Required action -
Go line by line through the data below, counting each one that has "host", and give the final count only.

Data records -
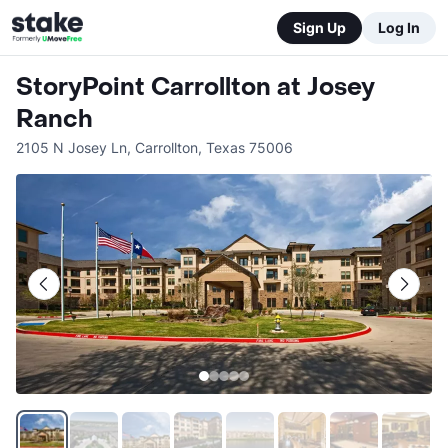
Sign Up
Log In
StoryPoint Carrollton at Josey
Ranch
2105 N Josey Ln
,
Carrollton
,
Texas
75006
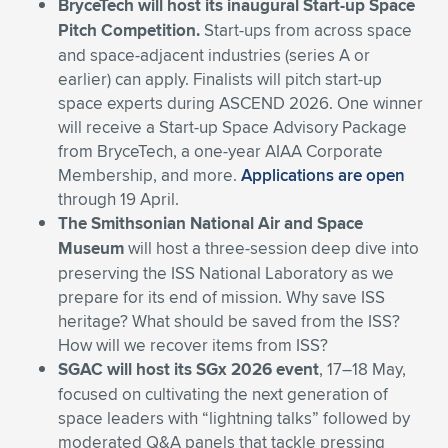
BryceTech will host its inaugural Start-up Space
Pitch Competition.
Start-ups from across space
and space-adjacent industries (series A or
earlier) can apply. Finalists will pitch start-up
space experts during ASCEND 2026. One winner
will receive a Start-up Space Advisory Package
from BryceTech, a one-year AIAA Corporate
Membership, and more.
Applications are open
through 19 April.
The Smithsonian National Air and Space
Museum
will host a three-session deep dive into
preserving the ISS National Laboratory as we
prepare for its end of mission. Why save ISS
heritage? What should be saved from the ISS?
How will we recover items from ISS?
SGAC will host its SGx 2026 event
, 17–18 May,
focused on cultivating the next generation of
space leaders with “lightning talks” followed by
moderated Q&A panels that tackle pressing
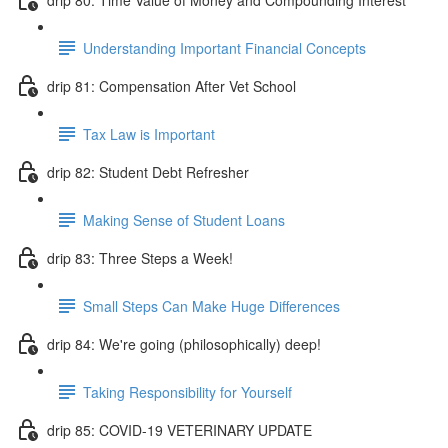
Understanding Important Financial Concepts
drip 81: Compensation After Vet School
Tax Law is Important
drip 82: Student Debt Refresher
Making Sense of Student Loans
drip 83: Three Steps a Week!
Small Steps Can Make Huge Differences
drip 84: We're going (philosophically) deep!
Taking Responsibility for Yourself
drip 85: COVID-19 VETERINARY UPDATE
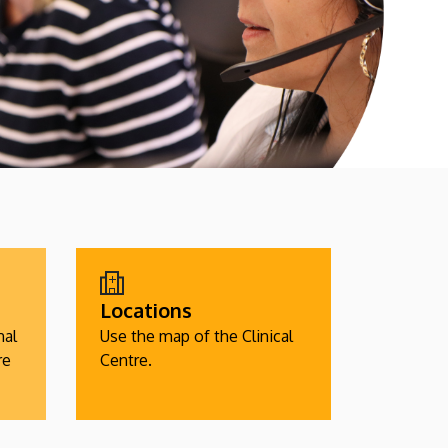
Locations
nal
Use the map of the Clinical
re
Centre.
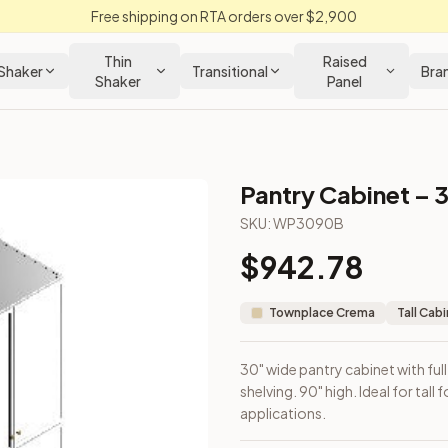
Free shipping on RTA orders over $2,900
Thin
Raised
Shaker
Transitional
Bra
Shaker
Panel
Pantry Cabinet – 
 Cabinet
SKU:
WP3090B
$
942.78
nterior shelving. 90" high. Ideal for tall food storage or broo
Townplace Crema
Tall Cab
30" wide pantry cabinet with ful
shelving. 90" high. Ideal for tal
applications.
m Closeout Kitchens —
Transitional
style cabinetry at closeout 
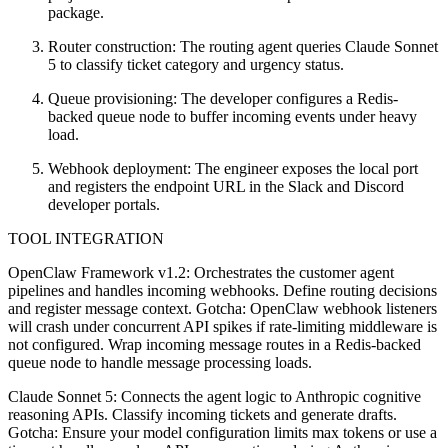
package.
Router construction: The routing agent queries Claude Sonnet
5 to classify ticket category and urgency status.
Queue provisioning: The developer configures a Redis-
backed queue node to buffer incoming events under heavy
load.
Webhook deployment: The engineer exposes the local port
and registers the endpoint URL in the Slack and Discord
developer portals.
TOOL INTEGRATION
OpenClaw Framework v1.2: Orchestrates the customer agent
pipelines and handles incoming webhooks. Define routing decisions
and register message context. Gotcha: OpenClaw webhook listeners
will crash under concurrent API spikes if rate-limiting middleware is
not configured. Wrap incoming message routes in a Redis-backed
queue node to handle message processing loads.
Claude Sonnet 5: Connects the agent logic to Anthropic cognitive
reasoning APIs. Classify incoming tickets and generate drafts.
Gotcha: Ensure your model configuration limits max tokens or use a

Task answer -
3